**EXTRACTED ENTRIES:**
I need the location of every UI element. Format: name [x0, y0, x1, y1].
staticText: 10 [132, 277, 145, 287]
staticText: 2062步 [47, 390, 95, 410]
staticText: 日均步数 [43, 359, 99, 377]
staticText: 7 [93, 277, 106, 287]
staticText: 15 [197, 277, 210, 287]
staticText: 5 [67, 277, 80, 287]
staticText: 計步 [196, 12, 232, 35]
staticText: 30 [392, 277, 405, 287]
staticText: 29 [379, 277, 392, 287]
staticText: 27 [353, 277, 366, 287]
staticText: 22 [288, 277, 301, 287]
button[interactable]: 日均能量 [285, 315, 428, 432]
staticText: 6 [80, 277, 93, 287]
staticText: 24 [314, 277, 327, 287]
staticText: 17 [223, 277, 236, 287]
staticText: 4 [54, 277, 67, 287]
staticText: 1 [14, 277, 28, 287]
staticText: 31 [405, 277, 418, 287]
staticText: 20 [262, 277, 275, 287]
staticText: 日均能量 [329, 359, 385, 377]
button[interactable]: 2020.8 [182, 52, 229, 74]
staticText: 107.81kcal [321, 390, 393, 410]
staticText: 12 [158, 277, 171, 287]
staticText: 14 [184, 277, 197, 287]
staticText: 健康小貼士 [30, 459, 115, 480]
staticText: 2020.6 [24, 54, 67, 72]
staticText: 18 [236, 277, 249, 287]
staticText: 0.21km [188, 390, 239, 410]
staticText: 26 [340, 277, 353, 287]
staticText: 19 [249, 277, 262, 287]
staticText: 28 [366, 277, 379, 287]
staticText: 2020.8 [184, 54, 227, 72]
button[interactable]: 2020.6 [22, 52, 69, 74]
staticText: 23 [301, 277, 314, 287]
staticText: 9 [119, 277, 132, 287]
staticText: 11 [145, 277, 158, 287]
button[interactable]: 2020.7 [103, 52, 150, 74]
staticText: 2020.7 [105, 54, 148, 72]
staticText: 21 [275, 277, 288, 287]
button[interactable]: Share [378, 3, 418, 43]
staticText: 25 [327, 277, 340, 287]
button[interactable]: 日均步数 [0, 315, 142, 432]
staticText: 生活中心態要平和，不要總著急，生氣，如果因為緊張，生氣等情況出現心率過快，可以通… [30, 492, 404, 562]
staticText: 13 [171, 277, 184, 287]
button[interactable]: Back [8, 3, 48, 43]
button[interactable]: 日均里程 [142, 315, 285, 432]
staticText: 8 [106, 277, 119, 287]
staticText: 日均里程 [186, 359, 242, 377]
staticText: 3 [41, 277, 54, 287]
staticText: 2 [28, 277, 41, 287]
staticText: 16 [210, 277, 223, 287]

==

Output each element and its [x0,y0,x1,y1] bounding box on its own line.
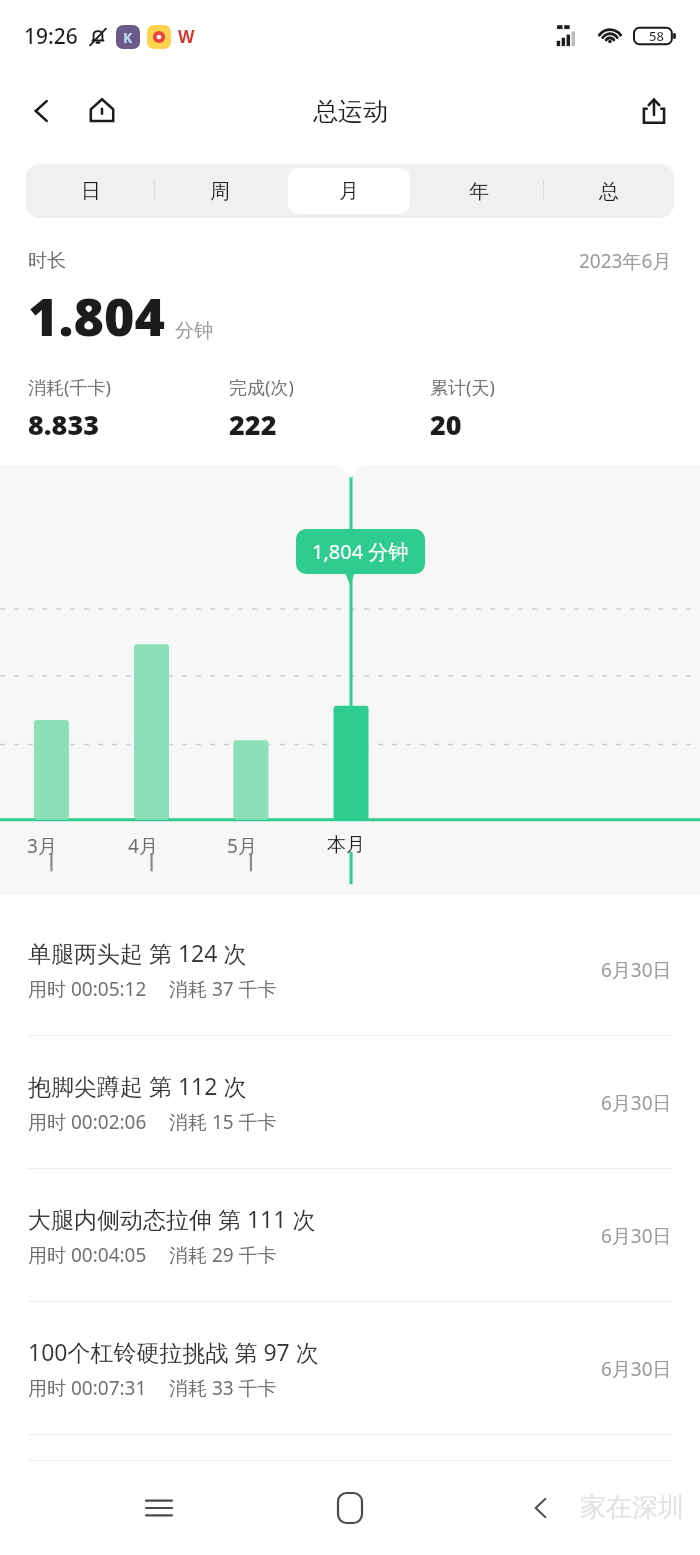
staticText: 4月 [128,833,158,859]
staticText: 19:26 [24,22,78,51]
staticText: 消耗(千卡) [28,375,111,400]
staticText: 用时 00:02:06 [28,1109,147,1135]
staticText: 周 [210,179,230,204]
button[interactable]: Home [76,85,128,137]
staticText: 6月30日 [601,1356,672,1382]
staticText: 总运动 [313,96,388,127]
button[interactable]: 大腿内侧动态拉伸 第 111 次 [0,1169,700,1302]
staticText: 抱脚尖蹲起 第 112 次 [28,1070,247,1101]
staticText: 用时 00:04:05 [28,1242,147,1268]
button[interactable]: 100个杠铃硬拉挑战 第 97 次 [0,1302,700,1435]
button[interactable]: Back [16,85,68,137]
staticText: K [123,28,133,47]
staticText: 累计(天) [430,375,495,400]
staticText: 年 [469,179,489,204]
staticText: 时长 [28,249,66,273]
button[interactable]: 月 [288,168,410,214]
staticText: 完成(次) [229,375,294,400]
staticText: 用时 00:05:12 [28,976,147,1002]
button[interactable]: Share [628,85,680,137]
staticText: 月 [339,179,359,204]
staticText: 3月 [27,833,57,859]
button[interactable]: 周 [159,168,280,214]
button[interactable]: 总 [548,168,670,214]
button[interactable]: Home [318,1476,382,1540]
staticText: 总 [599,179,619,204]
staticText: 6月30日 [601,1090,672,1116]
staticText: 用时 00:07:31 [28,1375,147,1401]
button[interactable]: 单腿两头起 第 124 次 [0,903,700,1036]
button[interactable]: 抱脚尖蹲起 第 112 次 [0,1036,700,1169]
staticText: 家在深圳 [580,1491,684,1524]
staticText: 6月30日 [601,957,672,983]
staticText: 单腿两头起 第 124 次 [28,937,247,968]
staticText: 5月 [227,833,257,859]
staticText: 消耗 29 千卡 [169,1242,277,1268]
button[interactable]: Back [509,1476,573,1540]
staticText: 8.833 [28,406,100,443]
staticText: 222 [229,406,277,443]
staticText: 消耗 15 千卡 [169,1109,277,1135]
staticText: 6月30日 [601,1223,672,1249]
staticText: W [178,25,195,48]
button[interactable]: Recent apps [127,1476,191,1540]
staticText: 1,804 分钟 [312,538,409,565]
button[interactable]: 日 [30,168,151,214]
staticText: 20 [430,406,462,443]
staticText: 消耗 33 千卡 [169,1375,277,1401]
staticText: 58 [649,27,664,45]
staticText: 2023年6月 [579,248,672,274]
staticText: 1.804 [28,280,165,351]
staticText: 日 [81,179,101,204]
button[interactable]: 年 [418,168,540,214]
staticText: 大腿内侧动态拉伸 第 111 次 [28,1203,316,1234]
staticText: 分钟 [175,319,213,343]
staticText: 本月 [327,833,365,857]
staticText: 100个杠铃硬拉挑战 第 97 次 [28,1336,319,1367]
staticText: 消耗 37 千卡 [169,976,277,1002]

---

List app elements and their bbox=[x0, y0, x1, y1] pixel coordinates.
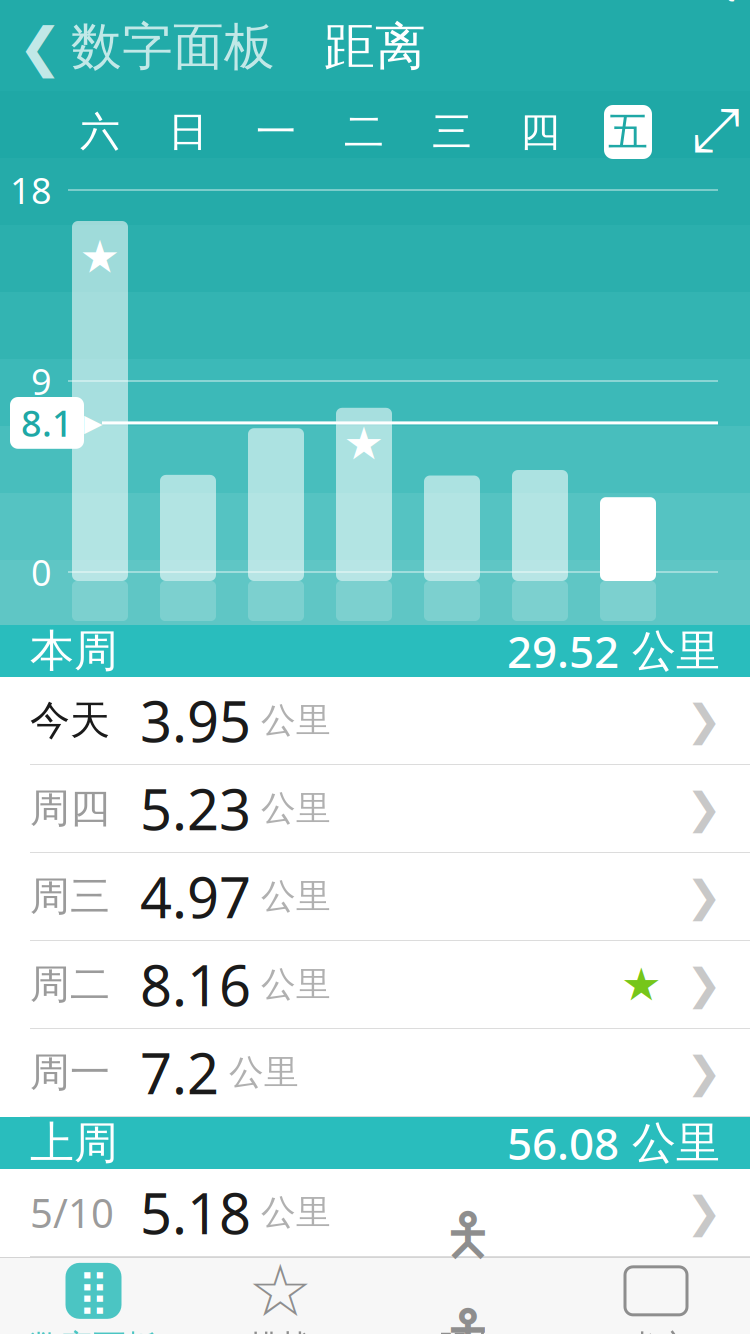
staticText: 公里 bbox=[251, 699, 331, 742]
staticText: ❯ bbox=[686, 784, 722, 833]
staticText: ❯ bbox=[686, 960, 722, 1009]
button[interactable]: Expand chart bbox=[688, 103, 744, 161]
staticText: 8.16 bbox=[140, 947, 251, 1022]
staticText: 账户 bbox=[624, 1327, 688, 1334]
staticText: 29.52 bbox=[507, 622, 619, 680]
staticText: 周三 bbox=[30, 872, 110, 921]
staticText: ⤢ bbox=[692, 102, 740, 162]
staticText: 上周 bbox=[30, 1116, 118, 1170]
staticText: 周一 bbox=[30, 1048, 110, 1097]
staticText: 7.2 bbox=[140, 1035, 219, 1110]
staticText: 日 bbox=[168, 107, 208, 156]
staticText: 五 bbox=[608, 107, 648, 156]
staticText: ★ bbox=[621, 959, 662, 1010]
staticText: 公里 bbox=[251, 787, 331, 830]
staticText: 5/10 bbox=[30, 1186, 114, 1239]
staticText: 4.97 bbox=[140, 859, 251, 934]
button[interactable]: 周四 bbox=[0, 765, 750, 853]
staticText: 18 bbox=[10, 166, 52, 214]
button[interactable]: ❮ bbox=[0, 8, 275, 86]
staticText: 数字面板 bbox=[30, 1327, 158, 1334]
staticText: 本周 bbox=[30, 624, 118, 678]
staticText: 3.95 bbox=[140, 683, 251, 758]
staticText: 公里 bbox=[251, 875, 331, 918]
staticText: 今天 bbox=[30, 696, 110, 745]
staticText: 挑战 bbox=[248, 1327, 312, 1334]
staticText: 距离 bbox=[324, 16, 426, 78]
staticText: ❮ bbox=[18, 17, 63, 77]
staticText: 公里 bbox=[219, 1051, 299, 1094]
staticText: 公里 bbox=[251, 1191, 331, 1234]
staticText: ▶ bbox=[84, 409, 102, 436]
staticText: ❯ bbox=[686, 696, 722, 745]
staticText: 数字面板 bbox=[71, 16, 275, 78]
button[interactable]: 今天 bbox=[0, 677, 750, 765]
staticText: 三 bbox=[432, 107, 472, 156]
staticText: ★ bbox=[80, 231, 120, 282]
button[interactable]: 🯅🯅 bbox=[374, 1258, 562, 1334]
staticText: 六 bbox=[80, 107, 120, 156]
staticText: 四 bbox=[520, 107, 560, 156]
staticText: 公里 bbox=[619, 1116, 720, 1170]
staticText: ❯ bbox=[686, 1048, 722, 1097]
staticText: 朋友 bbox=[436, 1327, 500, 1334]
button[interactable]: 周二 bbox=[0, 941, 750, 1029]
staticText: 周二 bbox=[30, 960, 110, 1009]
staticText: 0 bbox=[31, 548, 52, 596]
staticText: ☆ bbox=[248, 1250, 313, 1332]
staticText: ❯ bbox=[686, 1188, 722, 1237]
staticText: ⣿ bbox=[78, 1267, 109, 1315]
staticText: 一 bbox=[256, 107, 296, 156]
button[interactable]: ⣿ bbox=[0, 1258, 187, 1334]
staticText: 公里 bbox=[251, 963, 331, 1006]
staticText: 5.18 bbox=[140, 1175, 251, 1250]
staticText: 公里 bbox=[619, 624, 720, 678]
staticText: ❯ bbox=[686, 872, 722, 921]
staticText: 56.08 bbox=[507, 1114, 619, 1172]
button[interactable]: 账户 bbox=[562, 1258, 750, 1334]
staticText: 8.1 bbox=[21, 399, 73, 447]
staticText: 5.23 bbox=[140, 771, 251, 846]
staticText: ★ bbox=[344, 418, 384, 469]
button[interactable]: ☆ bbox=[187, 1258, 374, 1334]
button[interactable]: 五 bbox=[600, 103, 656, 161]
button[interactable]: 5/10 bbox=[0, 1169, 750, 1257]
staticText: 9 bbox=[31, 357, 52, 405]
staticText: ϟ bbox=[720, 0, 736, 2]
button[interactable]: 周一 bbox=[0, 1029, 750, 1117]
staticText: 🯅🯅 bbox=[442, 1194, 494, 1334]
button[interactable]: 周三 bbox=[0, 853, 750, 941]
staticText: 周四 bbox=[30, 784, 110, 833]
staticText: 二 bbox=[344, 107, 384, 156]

**EXERCISE DESCRIPTION:** Determine how many lines of the records above contain the word "Share", and report only that number.

**SOLUTION TO THIS TASK:** 2